The case n = 0 is not included since it gives the period-4 signed sequence 0, 1, 0, -1, 0, 1, 0, -1, ..., the g.f. of which is the inverse of the 4th cyclotomic polynomial.
The case n = 1 is not included since it gives the period-6 signed sequence 0, 1, 1, 0, -1, -1, ..., the g.f. of which is the inverse of the 6th cyclotomic polynomial.
The congruence property: let p be an odd prime which is not divisible by n^2 - 4, then T(n,(p-1)/2) == 1/2(((n-2)/p) - ((n+2)/p)) (mod p), T(n,(p+1)/2) == 1/2(((n-2)/p) + ((n+2)/p)) (mod p). Here ((n-2)/p) is the Legendre symbol. Or equivalently:
((n-2)/p)...((n+2)/p)...T(n,(p-1)/2) mod p...T(n,(p+1)/2) mod p
.....1...........1...............0....................1
....-1..........-1...............0...................-1
.....1..........-1...............1....................0
....-1...........1..............-1....................0
To prove this, rewrite (n +- sqrt(n^2-4))/2 as ((sqrt(n+2) +- sqrt(n-2))/2)^2.
Let E(n,m) be the smallest number l such that m divides T(n,l), we have: E(n,p) divides (p - ((n^2-4)/p))/2 for odd primes p that are not divisible by n^2 - 4. E(n,p) = p for odd primes p that are divisible by n^2 - 4. E(n,2) = 2 for even n and 3 for odd n.
E(n,p^e) <= p^(e-1)*E(n,p) for all primes p.

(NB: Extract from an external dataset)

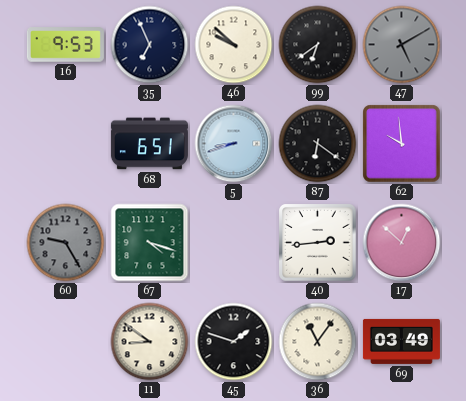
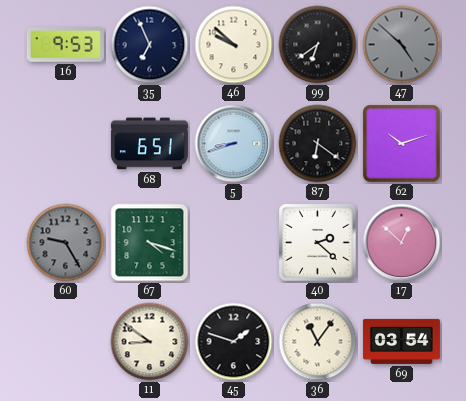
47: 5:10 -> 4:52
62: 9:59 -> 10:12
40: 2:44 -> 2:22
69: 03:49 -> 03:54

If p^2 does not divide T(n,E(n,p)), then E(n,p^e) = p^(e-1)*E(n,p) for all exponent e. Specially, for primes p >= 5 that are divisible by n^2 - 4, p^2 is never divisible by T(n,p), so E(n,p^e) = p^e as described above. E(n,m_1*m_2) = lcm(E(n,m_1),E(n,m_2)) if gcd(m_1,m_2) = 1.
Given n, the largest possible value of E(n,m)/m is 1 for even n and 3/2 for odd n. It can be obtained by the value of E(n,2) described above.

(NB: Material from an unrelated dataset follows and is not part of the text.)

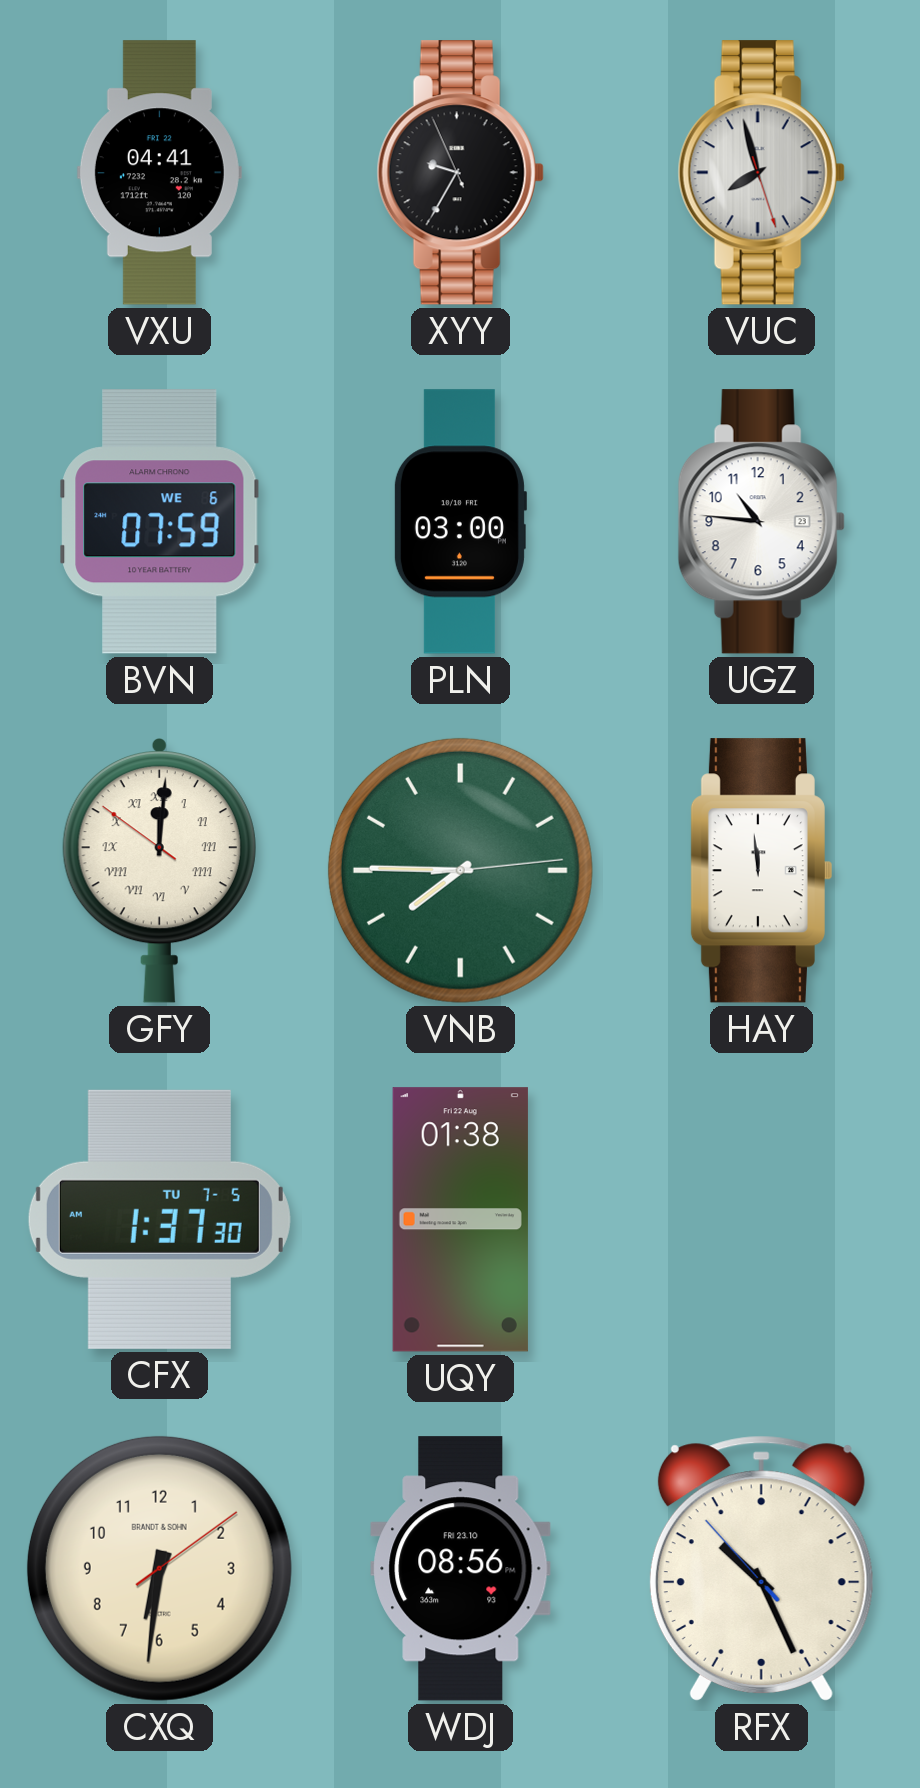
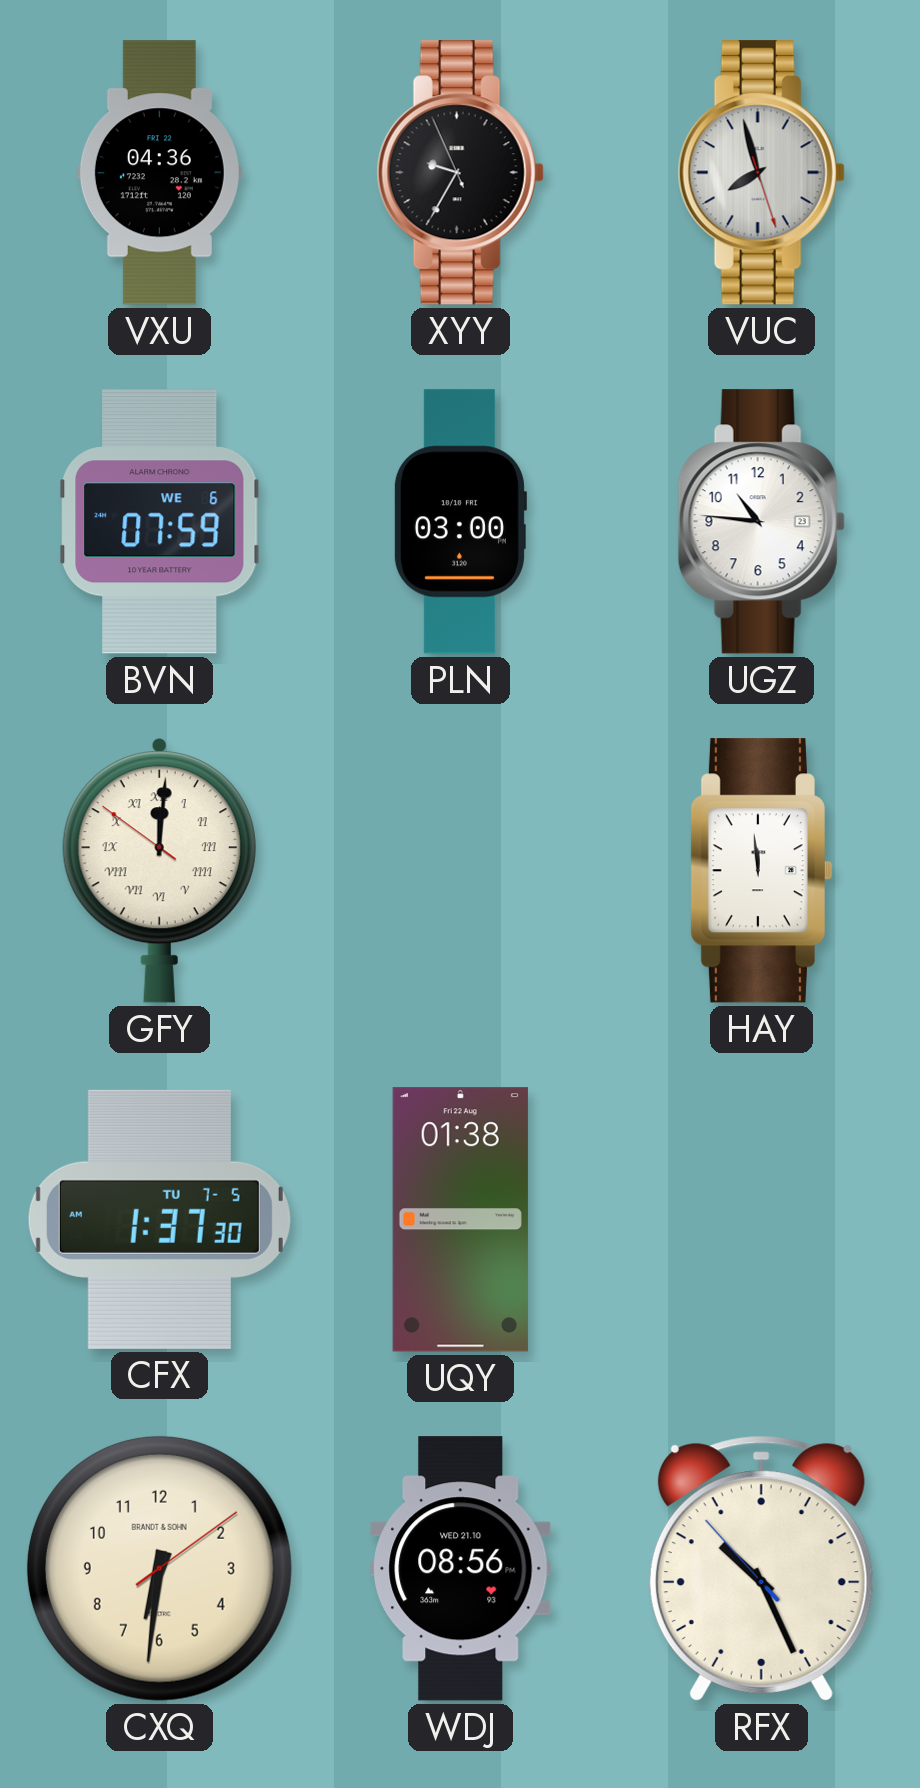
VXU: 04:41 -> 04:36
VNB: 7:45 -> none
WDJ date: FRI 23.10 -> WED 21.10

Let pi(n,m) be the Pisano period of T(n,k) modulo m, i.e, the smallest number l such that T(n,k+1) == T(n,k) (mod m) holds for all k >= 0, we have: for odd primes p that are not divisible by n^2 - 4, pi(n,p) divides p + ((n-2)/p) if ((n+2)/p) = -1 and (p - ((n-2)/p))/2 if ((n+2)/p) = 1. pi(n,p) = p for odd primes p that are divisible by n - 2 and 2p for odd primes p that are divisible by n + 2. pi(n,2) = 2 even n and 3 for odd n.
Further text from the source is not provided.